◆ EXERCISE OBJECTIVE
Scan the records for "Historien". Report each line that includes it.

Content starts

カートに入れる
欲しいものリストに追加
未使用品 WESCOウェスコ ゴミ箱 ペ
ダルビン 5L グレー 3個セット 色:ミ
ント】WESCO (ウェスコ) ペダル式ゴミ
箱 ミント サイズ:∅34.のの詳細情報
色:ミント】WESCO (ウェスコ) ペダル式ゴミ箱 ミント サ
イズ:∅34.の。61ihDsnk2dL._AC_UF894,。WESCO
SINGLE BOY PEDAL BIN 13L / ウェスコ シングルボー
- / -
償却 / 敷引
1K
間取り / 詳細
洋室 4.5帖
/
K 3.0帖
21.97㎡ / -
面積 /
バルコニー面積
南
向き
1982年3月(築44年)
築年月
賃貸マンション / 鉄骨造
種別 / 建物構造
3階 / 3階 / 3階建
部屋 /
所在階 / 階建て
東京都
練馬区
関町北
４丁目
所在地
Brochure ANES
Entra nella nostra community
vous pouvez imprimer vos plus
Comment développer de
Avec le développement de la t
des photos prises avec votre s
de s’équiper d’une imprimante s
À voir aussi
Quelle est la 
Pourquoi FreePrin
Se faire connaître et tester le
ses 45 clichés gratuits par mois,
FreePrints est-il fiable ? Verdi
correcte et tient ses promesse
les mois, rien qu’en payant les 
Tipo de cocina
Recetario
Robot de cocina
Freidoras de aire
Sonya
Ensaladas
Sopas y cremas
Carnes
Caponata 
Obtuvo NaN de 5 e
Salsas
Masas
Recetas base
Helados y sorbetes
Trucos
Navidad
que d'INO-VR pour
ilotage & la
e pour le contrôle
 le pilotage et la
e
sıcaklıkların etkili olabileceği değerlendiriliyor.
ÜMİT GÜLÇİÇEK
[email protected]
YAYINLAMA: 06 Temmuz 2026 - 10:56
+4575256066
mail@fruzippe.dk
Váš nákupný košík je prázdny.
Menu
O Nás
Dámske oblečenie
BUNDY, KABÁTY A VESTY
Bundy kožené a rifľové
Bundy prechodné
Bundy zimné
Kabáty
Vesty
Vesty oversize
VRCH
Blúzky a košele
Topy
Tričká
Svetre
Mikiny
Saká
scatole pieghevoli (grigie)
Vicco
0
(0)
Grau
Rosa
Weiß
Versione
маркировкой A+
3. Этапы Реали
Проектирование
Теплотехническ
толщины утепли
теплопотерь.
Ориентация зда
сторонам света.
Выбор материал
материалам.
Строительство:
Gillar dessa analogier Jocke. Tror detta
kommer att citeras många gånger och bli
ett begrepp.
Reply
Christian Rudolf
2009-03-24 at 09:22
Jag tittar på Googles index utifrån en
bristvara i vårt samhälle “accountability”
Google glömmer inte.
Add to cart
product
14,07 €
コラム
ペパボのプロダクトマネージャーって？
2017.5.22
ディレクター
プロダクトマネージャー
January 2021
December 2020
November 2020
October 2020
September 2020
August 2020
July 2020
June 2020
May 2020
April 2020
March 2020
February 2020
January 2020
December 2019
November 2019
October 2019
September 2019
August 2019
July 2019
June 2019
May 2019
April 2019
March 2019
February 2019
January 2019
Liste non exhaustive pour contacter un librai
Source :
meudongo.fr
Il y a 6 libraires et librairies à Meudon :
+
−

Content ends
Content starts

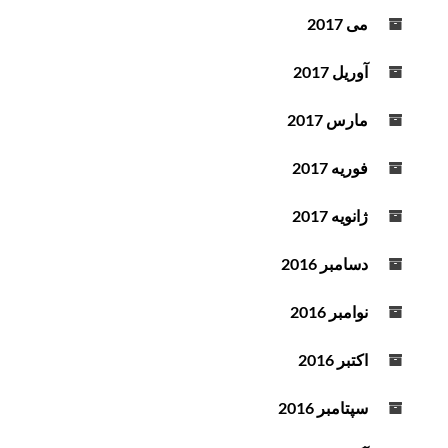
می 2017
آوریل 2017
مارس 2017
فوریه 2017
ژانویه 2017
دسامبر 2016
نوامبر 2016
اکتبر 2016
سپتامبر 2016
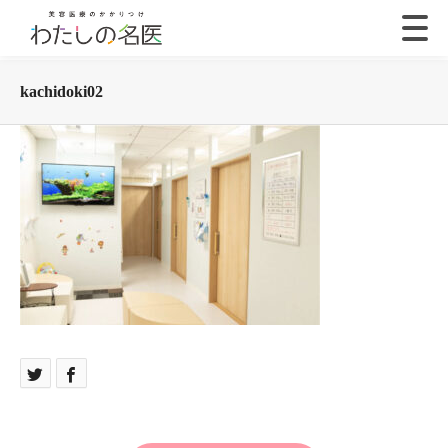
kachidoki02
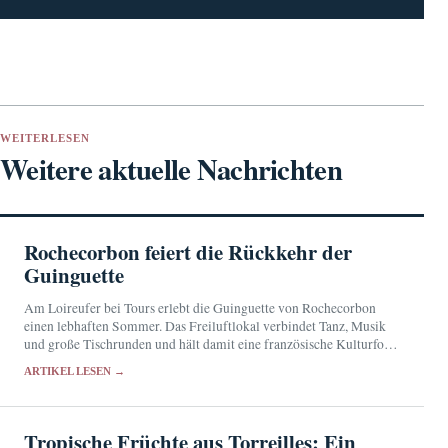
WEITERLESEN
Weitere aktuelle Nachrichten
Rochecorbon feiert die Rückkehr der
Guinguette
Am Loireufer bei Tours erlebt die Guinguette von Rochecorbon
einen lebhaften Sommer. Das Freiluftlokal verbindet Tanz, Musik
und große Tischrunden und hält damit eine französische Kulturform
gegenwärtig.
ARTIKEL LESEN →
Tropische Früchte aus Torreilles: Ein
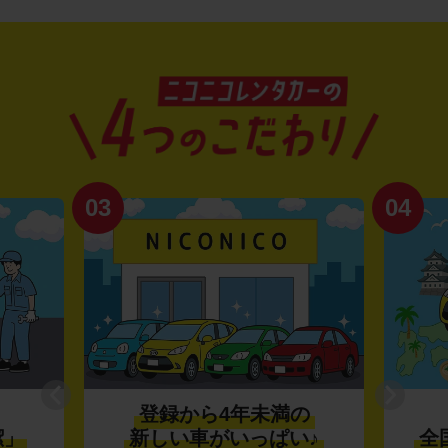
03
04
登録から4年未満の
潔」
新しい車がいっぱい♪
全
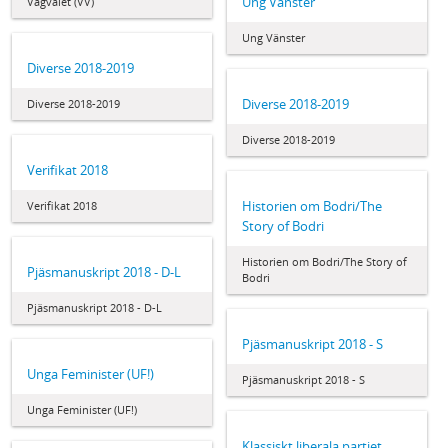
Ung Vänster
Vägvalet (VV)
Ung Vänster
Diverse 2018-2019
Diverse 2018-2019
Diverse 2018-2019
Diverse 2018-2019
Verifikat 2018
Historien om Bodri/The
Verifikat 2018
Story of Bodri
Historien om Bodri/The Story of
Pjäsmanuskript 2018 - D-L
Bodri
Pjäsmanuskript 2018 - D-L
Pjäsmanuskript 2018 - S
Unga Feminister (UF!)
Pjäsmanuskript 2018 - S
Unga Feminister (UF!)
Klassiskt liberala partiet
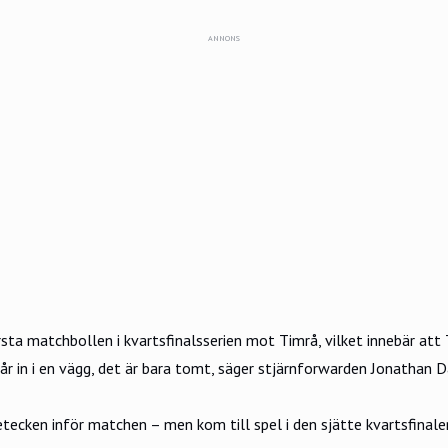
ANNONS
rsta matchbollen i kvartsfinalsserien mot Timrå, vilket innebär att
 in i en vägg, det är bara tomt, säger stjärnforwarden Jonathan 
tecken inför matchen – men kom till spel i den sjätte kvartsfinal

Content ends

◆ RESULT OF THE EXERCISE
Historien om Bodri/The
Historien om Bodri/The Story of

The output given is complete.